WHAT TO PRODUCE
For this exercise, copy out each line of the material below that includes "Einsatz".

►

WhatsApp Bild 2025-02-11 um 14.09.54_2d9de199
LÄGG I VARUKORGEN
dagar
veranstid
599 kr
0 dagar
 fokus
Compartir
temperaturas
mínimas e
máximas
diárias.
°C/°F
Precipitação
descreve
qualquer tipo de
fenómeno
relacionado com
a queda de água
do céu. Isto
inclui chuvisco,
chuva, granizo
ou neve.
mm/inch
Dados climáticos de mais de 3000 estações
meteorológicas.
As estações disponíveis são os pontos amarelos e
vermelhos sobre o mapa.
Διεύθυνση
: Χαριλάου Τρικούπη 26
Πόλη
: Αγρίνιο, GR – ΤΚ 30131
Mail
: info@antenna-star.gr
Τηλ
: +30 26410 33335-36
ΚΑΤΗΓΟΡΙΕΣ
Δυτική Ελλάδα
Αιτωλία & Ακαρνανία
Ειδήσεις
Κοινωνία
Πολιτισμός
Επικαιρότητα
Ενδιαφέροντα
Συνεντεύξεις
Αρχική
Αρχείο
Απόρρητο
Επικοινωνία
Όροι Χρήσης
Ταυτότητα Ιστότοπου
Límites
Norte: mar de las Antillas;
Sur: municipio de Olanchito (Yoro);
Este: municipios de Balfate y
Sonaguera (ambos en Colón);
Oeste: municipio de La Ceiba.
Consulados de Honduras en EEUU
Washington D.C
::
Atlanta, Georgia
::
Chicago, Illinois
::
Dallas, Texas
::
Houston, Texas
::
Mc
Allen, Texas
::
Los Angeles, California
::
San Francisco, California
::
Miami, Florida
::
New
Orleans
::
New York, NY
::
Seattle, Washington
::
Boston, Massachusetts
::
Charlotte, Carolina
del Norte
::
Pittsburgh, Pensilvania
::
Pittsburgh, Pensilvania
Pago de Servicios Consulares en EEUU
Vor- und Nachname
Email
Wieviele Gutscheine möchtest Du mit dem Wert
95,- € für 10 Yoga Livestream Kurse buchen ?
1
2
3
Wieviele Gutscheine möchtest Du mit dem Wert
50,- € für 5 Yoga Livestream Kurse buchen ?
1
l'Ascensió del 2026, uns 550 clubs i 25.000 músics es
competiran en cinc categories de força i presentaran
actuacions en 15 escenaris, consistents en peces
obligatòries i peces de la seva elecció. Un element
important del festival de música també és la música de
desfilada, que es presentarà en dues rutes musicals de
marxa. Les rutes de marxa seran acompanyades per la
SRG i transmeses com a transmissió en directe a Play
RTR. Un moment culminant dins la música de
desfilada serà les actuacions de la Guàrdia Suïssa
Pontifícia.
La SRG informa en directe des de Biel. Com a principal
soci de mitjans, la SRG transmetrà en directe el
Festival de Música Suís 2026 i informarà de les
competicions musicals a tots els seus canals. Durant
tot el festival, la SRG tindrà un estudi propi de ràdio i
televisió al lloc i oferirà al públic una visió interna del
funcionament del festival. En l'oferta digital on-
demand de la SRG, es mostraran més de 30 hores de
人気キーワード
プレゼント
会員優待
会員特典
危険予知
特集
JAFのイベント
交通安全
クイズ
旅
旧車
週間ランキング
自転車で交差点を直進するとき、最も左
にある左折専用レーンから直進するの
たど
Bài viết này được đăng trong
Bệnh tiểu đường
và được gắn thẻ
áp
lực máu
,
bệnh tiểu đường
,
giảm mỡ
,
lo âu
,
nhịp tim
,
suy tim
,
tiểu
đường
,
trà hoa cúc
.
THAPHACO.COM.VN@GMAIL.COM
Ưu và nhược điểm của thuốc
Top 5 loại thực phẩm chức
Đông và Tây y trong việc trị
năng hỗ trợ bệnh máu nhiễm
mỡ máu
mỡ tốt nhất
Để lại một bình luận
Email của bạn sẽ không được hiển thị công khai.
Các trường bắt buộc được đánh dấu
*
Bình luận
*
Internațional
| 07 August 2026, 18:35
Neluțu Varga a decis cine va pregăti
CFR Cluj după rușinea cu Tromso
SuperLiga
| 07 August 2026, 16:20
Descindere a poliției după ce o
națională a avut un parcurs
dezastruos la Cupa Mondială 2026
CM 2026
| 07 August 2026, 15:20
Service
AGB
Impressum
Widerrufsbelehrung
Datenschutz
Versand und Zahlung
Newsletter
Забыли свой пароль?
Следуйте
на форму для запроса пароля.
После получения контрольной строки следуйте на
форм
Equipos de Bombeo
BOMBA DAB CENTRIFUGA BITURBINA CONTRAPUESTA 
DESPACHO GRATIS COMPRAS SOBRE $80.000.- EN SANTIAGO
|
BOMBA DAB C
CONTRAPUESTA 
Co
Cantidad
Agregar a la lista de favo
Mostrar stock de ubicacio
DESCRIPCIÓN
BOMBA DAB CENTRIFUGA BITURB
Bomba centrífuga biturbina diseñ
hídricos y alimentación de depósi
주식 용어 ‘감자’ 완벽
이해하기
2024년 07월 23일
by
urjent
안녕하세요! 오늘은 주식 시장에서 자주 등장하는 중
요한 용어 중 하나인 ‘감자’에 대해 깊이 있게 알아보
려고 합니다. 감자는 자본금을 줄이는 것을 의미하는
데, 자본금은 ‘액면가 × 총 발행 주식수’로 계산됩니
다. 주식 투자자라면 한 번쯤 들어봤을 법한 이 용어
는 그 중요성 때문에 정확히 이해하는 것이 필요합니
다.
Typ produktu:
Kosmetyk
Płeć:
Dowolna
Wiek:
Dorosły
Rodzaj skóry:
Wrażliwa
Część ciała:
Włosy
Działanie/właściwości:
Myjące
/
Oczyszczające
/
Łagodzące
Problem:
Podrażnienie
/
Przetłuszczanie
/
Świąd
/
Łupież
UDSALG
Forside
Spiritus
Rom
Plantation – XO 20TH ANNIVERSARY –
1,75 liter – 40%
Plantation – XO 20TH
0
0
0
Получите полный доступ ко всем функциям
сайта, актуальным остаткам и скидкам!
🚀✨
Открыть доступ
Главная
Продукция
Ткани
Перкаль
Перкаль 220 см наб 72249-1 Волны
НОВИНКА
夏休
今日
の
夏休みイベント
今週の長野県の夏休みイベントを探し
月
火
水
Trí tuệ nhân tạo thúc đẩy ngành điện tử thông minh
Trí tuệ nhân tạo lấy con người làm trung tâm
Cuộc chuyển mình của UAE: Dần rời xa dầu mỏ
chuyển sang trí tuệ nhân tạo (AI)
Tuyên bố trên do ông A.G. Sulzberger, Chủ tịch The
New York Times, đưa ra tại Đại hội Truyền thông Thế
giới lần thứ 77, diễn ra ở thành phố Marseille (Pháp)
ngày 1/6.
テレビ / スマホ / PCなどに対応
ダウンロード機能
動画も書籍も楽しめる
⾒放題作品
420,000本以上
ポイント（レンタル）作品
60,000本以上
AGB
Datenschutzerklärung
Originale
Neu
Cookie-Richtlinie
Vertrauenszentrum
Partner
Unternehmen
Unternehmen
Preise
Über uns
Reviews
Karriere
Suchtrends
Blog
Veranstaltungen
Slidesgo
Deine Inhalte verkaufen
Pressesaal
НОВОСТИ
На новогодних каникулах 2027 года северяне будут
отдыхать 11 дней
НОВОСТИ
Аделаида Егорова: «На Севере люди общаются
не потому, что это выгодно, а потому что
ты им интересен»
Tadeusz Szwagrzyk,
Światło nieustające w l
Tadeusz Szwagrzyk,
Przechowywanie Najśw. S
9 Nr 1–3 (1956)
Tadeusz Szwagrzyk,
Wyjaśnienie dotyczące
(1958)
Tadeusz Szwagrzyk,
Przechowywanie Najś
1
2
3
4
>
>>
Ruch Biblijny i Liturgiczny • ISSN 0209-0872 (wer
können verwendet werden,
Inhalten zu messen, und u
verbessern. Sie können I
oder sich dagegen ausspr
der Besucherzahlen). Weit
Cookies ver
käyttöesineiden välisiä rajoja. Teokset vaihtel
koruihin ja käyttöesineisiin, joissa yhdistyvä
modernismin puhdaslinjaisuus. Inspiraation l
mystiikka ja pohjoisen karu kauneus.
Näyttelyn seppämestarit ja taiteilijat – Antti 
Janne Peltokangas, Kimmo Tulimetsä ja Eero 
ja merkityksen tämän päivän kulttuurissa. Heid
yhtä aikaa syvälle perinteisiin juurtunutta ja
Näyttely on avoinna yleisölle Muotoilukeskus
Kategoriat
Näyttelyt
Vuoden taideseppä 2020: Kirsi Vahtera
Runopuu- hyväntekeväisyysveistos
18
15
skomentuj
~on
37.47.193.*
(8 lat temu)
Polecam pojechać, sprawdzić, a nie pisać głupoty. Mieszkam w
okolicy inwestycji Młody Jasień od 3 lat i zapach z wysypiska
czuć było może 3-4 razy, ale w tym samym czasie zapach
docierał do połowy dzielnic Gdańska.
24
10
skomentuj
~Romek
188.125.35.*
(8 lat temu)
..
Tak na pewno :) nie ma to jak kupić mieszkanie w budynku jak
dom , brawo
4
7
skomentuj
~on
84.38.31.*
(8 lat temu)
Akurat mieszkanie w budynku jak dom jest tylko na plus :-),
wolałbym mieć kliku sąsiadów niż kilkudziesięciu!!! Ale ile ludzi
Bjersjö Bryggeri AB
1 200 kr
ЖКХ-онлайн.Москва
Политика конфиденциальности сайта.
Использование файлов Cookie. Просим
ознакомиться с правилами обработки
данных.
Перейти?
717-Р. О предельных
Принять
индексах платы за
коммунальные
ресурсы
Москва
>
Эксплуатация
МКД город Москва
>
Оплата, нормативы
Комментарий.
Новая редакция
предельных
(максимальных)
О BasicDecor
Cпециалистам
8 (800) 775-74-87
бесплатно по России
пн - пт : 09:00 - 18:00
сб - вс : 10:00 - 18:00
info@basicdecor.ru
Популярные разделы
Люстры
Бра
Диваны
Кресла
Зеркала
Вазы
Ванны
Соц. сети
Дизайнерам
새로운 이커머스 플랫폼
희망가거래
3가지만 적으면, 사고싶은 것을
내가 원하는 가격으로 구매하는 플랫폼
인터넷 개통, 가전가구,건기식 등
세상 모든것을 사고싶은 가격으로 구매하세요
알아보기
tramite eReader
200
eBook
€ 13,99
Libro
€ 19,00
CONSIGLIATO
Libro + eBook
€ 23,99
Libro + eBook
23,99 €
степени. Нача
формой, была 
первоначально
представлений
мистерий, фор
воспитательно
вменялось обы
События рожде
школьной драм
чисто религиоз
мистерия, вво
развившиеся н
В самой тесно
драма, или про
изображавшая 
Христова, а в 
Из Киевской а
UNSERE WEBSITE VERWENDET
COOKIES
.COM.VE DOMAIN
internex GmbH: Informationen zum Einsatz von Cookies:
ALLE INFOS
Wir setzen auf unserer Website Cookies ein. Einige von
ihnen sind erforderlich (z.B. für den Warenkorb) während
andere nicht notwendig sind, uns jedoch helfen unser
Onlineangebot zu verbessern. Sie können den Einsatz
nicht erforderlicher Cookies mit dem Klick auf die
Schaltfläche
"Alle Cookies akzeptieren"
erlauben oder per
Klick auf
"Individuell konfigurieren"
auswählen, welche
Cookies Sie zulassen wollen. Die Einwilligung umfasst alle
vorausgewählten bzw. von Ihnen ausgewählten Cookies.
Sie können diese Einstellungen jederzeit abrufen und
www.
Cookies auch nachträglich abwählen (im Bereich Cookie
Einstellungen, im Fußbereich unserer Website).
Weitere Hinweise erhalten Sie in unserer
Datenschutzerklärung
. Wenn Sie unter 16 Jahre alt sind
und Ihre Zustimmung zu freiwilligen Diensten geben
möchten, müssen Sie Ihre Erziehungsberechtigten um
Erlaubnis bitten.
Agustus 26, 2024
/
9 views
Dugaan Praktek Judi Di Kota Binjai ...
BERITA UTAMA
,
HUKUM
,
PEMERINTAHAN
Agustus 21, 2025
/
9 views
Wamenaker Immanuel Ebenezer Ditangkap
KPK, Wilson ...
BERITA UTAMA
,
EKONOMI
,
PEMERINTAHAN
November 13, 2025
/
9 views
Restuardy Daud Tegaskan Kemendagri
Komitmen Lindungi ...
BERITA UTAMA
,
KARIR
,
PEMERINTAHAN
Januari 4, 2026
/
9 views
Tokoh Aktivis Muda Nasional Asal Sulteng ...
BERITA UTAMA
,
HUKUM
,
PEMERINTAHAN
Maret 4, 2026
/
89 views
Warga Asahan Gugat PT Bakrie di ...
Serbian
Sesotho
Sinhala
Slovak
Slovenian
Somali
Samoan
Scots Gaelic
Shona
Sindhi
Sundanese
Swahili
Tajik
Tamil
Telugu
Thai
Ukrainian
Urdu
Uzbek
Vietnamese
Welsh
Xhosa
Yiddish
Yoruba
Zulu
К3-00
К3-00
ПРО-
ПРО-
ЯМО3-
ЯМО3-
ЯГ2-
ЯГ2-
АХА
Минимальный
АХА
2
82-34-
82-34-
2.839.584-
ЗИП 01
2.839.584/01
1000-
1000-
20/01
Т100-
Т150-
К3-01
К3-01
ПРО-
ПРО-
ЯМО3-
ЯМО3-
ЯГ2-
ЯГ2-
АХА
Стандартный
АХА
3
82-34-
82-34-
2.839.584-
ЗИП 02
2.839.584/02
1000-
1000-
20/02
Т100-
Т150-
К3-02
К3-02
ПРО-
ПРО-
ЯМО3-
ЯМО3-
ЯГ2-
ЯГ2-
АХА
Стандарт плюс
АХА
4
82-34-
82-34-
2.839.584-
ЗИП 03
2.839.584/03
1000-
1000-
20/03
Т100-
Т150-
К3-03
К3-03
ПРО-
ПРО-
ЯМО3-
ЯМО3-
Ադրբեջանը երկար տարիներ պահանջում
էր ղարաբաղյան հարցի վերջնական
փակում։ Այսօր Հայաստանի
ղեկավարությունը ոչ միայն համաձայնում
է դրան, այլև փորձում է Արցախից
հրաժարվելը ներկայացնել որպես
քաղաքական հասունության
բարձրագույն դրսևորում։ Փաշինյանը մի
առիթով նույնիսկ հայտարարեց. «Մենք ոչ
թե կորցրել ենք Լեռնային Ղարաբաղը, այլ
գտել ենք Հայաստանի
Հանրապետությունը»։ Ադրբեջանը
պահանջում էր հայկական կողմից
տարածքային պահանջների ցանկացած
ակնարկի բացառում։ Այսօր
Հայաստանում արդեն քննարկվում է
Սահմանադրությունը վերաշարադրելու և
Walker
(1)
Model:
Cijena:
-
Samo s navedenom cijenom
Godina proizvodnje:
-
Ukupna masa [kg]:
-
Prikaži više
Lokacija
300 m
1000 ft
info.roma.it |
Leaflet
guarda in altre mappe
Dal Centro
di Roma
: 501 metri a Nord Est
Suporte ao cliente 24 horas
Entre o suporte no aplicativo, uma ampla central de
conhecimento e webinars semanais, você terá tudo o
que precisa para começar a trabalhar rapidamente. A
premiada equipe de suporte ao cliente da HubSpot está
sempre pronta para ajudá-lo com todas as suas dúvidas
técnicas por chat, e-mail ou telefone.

◄

WRITTEN SOLUTION
internex GmbH: Informationen zum Einsatz von Cookies:
Onlineangebot zu verbessern. Sie können den Einsatz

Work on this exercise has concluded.